Role: Principal Investigator (PI)
Partner & Sponsoring Organization: Iowa Measurement Research Foundation (IMRF)
Focus Population: Secondary School Students
Timeline: 2026–2028
Many school-based suicide prevention programs train students to notice when a peer may be struggling, respond with care, and connect that peer to a trusted adult. Yet most evaluations still rely on what students say they feel ready to do. Confidence, preparedness, and self-efficacy are important, but they do not fully show how a student might respond when faced with a realistic peer distress situation.
This project develops an AI-simulated peer interaction assessment to better understand students’ demonstrated suicide gatekeeping skills. Instead of only asking students whether they feel prepared, the assessment presents brief, structured peer scenarios involving emotional distress, social withdrawal, hopelessness, or suicide risk cues. Students respond as they would in a peer-support situation, and their responses are evaluated using a structured scoring rubric.
The assessment focuses on four core skills: recognizing warning signs, responding supportively, understanding the boundaries of a student helper role, and connecting a peer to appropriate adult or professional support. The goal is not to train students to act as counselors or conduct clinical suicide risk assessments. Rather, the project examines whether students can identify concerning cues, communicate support, and take developmentally appropriate helping actions within a school-based safety and support system.
A major purpose of this project is to examine whether AI-simulated interactions can be used as a reliable and meaningful measurement tool.

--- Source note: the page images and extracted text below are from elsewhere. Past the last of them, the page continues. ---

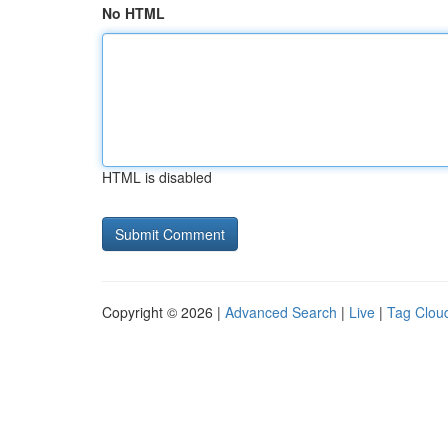
No HTML
HTML is disabled
Copyright © 2026 |
Advanced Search
|
Live
|
Tag Clou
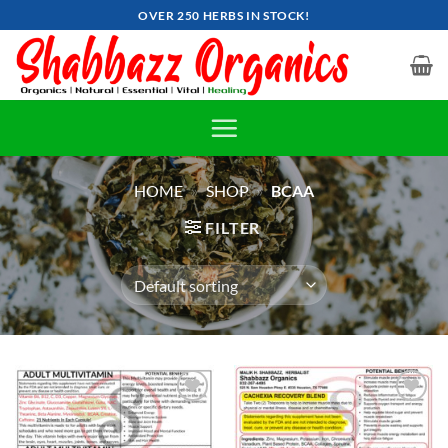
Skip
OVER 250 HERBS IN STOCK!
to
content
HOME
»
SHOP
»
BCAA
FILTER
Add to
Add to
wishlist
wishlist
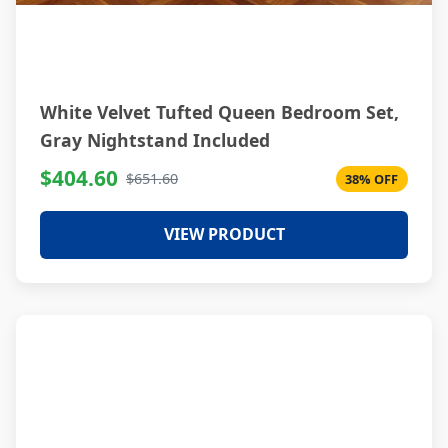
White Velvet Tufted Queen Bedroom Set,
Gray Nightstand Included
$404.60
$651.60
38% OFF
VIEW PRODUCT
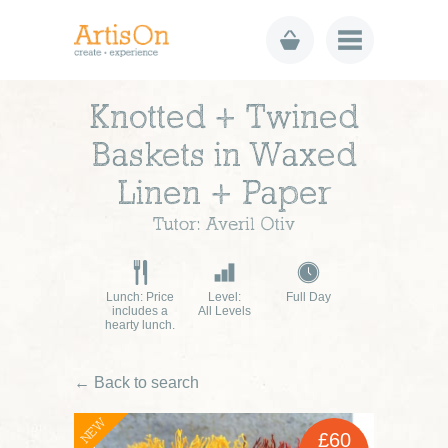
Knotted + Twined
Baskets in Waxed
Linen + Paper
Tutor: Averil Otiv
Lunch: Price
Level:
Full Day
includes a
All Levels
hearty lunch.
← Back to search
NEW
£60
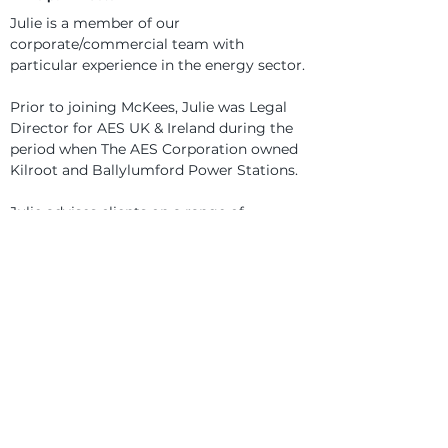
Julie is a member of our 
corporate/commercial team with 
particular experience in the energy sector.
Prior to joining McKees, Julie was Legal 
Director for AES UK & Ireland during the 
period when The AES Corporation owned 
Kilroot and Ballylumford Power Stations.
Julie advises clients on a range of 
corporate and commercial issues, 
including share/asset sales and 
acquisitions, shareholder and corporate 
governance issues and commercial 
contracts.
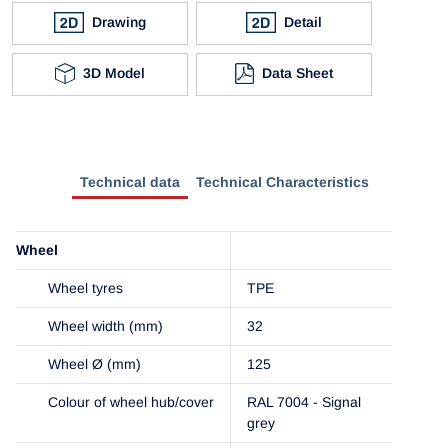
Drawing
Detail
3D Model
Data Sheet
Technical data
Technical Characteristics
Wheel
Wheel tyres
TPE
Wheel width (mm)
32
Wheel Ø (mm)
125
Colour of wheel hub/cover
RAL 7004 - Signal
grey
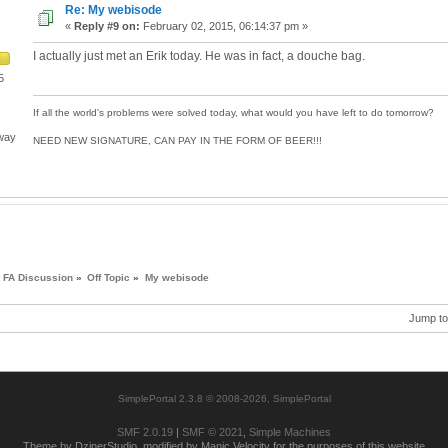
Re: My webisode
«
Reply #9 on:
February 02, 2015, 06:14:37 pm »
I actually just met an Erik today. He was in fact, a douche bag.
5
If all the world's problems were solved today, what would you have left to do tomorrow?
 way
NEED NEW SIGNATURE, CAN PAY IN THE FORM OF BEER!!!
FA Discussion
»
Off Topic
»
My webisode
Jump to
SimplePortal 2.3.8 © 2008-2026, SimplePortal
SMF 2.0.19
|
SMF © 2021
,
Simple Machines
Theme by DzinerStudio, modified by Manic Velocity for the purposes of this website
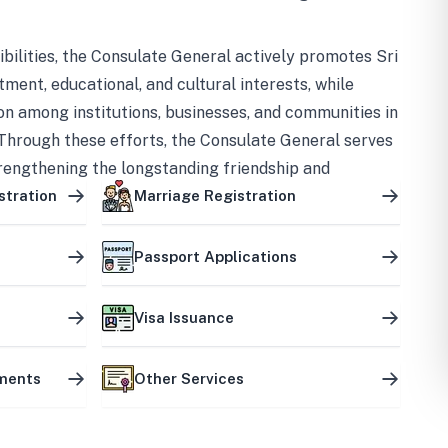
bilities, the Consulate General actively promotes Sri
tment, educational, and cultural interests, while
on among institutions, businesses, and communities in
Through these efforts, the Consulate General serves
trengthening the longstanding friendship and
ship between the two countries.
stration
Marriage Registration
Passport Applications
Visa Issuance
uments
Other Services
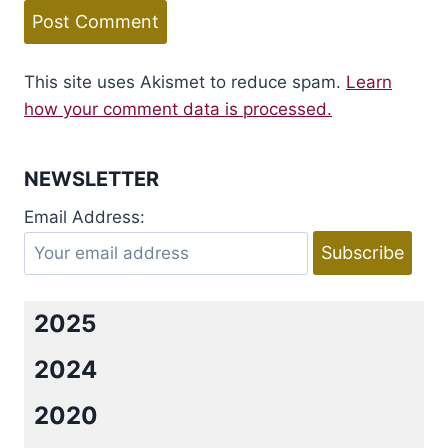
This site uses Akismet to reduce spam.
Learn
how your comment data is processed.
NEWSLETTER
Email Address:
2025
2024
2020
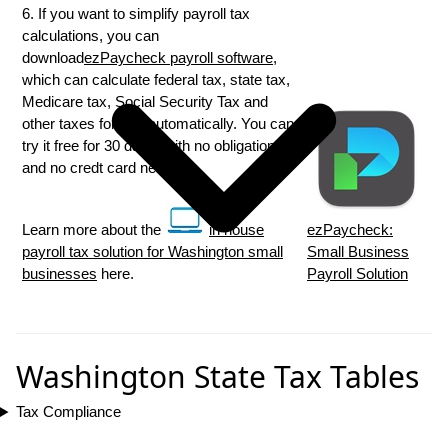
6. If you want to simplify payroll tax
calculations, you can
download
ezPaycheck payroll software
,
which can calculate federal tax, state tax,
Medicare tax, Social Security Tax and
other taxes for you automatically. You can
try it free for 30 days, with no obligation
and no credt card needed.
Learn more about the
in house
ezPaycheck:
payroll tax solution for Washington small
Small Business
businesses
here.
Payroll Solution
Washington State Tax Tables
Tax Compliance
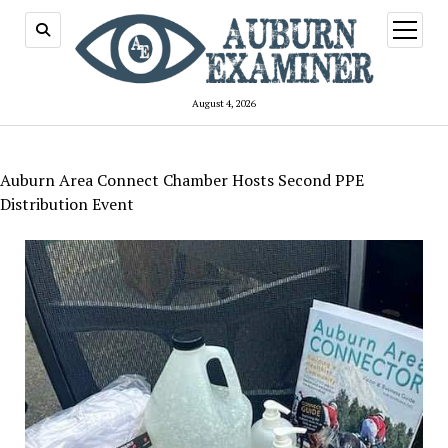
open
menu
August 4, 2026
Auburn Area Connect Chamber Hosts Second PPE
Distribution Event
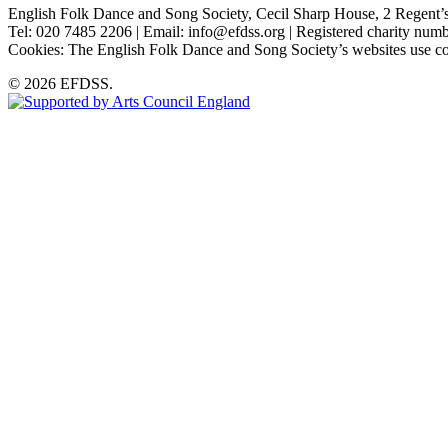
English Folk Dance and Song Society, Cecil Sharp House, 2 Rege
Tel: 020 7485 2206 | Email: info@efdss.org | Registered charity nu
Cookies: The English Folk Dance and Song Society’s websites use co
© 2026 EFDSS.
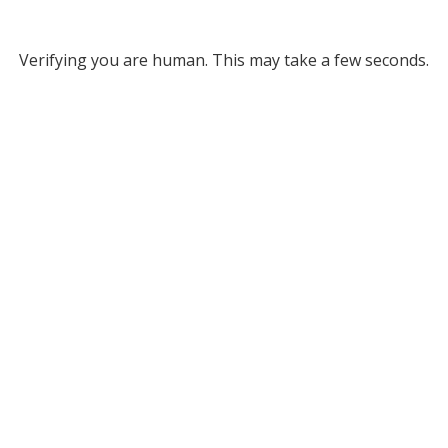
Verifying you are human. This may take a few seconds.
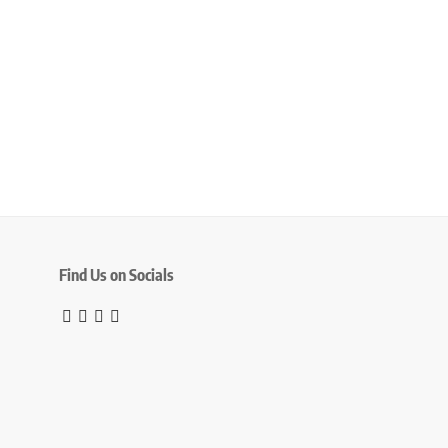
Find Us on Socials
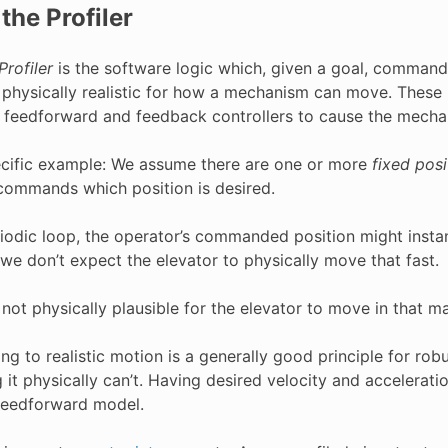
the Profiler
Profiler
is the software logic which, given a goal, commands
 physically realistic for how a mechanism can move. These
 feedforward and feedback controllers to cause the mecha
pecific example: We assume there are one or more
fixed posi
commands which position is desired.
riodic loop, the operator’s commanded position might instan
 we don’t expect the elevator to physically move that fast.
s not physically plausible for the elevator to move in that ma
ng to realistic motion is a generally good principle for rob
it physically can’t. Having desired velocity and accelerati
eedforward model.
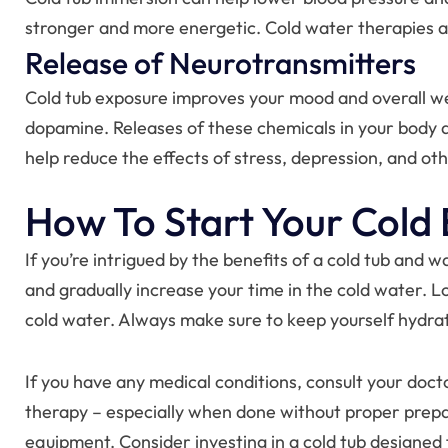
stronger and more energetic. Cold water therapies al
Release of Neurotransmitters
Cold tub exposure improves your mood and overall we
dopamine. Releases of these chemicals in your body ar
help reduce the effects of stress, depression, and ot
How To Start Your Cold
If you’re intrigued by the benefits of a cold tub and 
and gradually increase your time in the cold water. L
cold water. Always make sure to keep yourself hydrat
If you have any medical conditions, consult your doct
therapy – especially when done without proper prepara
equipment. Consider investing in a cold tub designed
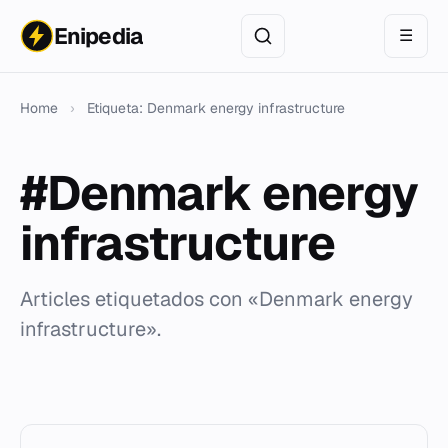
Enipedia
☰
Home
›
Etiqueta: Denmark energy infrastructure
#Denmark energy
infrastructure
Articles etiquetados con «Denmark energy
infrastructure».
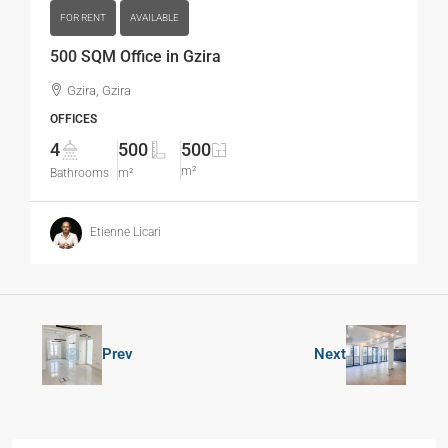
FOR RENT
AVAILABLE
500 SQM Office in Gzira
Gzira, Gzira
OFFICES
4
500
500
m²
Bathrooms
m²
Etienne Licari
Prev
Next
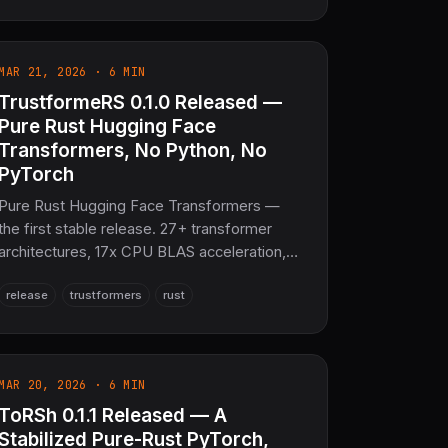
AmateRS distributed storage. 16 crates,
1,942 tests, 10–50 MB memory footprint,
>50,000 messages/second throughput. The
MAR 21, 2026 · 6 MIN
sovereign mail infrastructure layer for
TrustformeRS 0.1.0 Released —
SciRS2 and the entire COOLJAPAN
ecosystem (now 21M+ SLoC total).
Pure Rust Hugging Face
Transformers, No Python, No
PyTorch
Pure Rust Hugging Face Transformers —
the first stable release. 27+ transformer
architectures, 17x CPU BLAS acceleration,
GGUF/AWQ/GPTQ quantization, and WASM
release
trustformers
rust
+ server + mobile deployment. No Python,
no PyTorch.
MAR 20, 2026 · 6 MIN
ToRSh 0.1.1 Released — A
Stabilized Pure-Rust PyTorch,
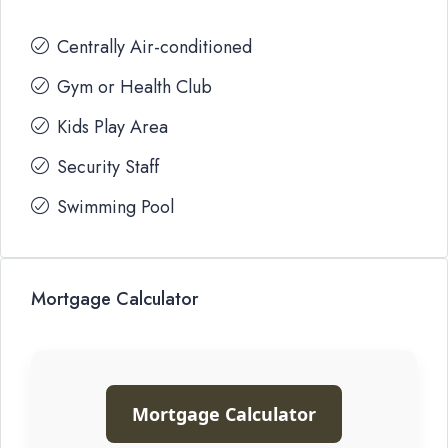
Centrally Air-conditioned
Gym or Health Club
Kids Play Area
Security Staff
Swimming Pool
Mortgage Calculator
Mortgage Calculator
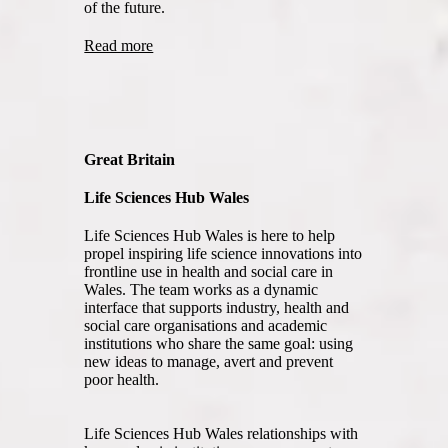
of the future.
Read more
Great Britain
Life Sciences Hub Wales
Life Sciences Hub Wales is here to help
propel inspiring life science innovations into
frontline use in health and social care in
Wales. The team works as a dynamic
interface that supports industry, health and
social care organisations and academic
institutions who share the same goal: using
new ideas to manage, avert and prevent
poor health.
Life Sciences Hub Wales relationships with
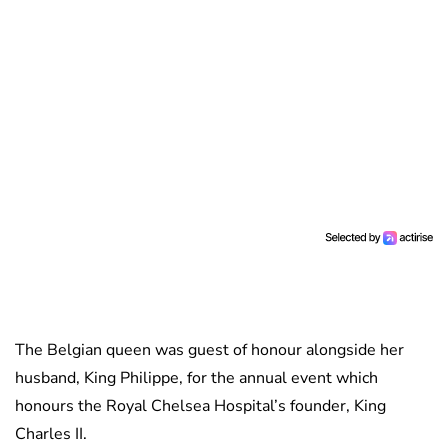
The Belgian queen was guest of honour alongside her
husband, King Philippe, for the annual event which
honours the Royal Chelsea Hospital’s founder, King
Charles II.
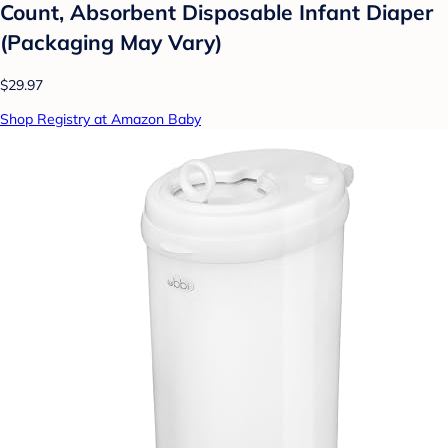
Count, Absorbent Disposable Infant Diaper
(Packaging May Vary)
$29.97
Shop Registry at Amazon Baby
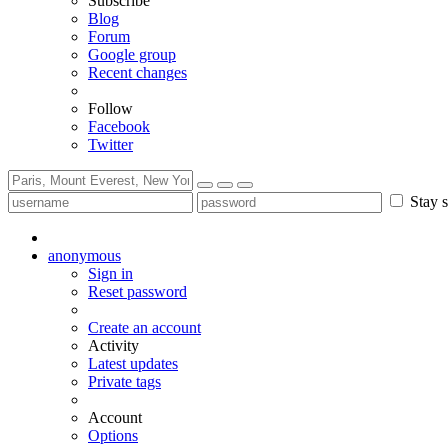
Subscribe
Blog
Forum
Google group
Recent changes
Follow
Facebook
Twitter
Stay s
anonymous
Sign in
Reset password
Create an account
Activity
Latest updates
Private tags
Account
Options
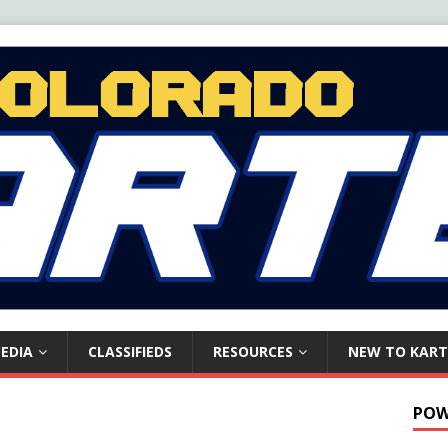
EDIA
CLASSIFIEDS
RESOURCES
NEW TO KART
POW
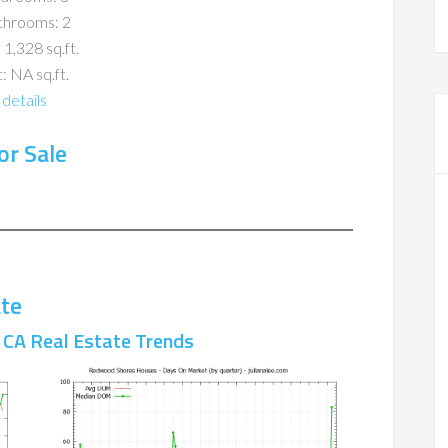
throoms: 2
 1,328 sq.ft.
: NA sq.ft.
details
r Sale
te
CA Real Estate Trends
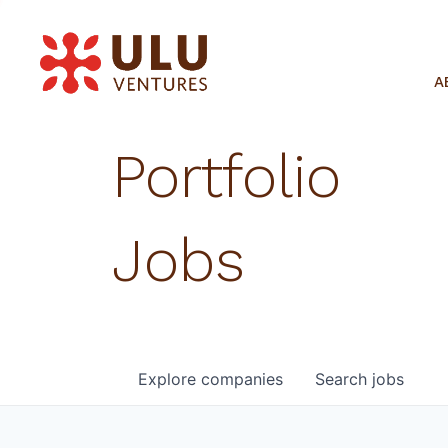
A
Portfolio
Jobs
Explore
companies
Search
jobs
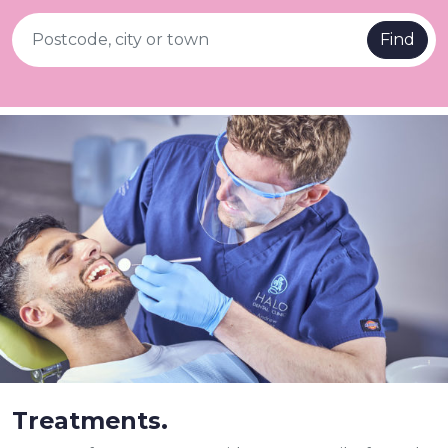
Find
Treatments.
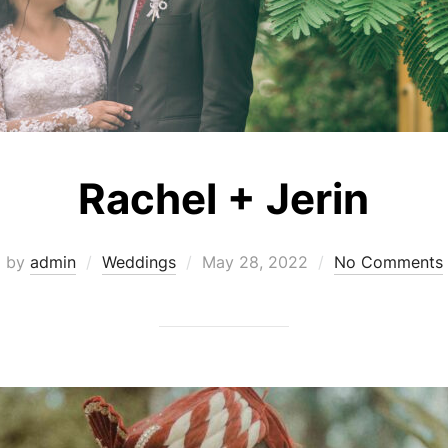
Rachel + Jerin
Posted
by
admin
Weddings
May 28, 2022
No Comments
on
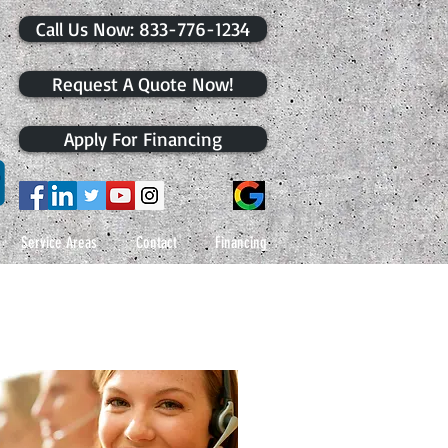
​Call Us Now: 833-776-1234
Request A Quote Now!
Apply For Financing
Service Areas
Contact
Financing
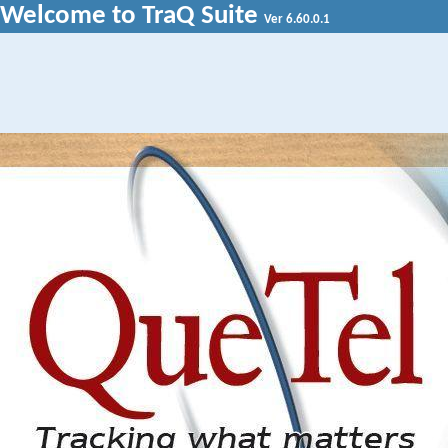
Welcome to TraQ Suite
Ver 6.60.0.1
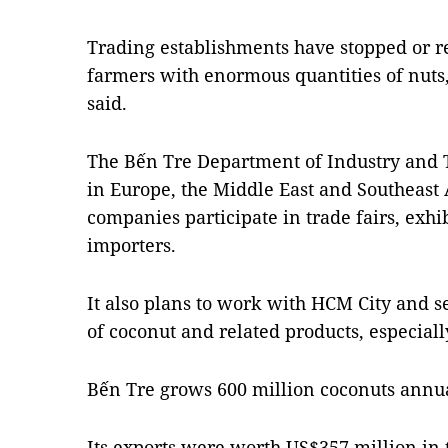
Trading establishments have stopped or r
farmers with enormous quantities of nuts, 
said.
The Bến Tre Department of Industry and T
in Europe, the Middle East and Southeast 
companies participate in trade fairs, exh
importers.
It also plans to work with HCM City and s
of coconut and related products, especially
Bến Tre grows 600 million coconuts annu
Its exports were worth US$357 million in th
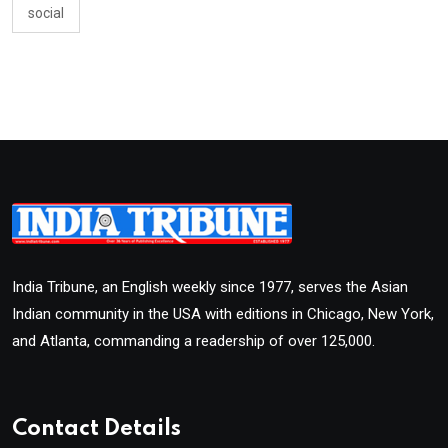
social
India Tribune, an English weekly since 1977, serves the Asian
Indian community in the USA with editions in Chicago, New York,
and Atlanta, commanding a readership of over 125,000.
Contact Details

The study includes the development of standardized scenarios, scoring criteria, expert review, rater training, and preliminary analyses of score consistency. This allows the project to ask not only whether students report feeling prepared, but also whether their responses show observable gatekeeping skills.
This study is part of a broader research agenda on performance-based assessment in youth mental health, school safety, and peer support. By using AI simulation as a structured assessment method, the project aims to strengthen how researchers and educators evaluate applied mental health competencies beyond self-report. The long-term goal is to build more authentic, ethical, and evidence-informed ways to assess whether students can translate suicide prevention training into supportive action.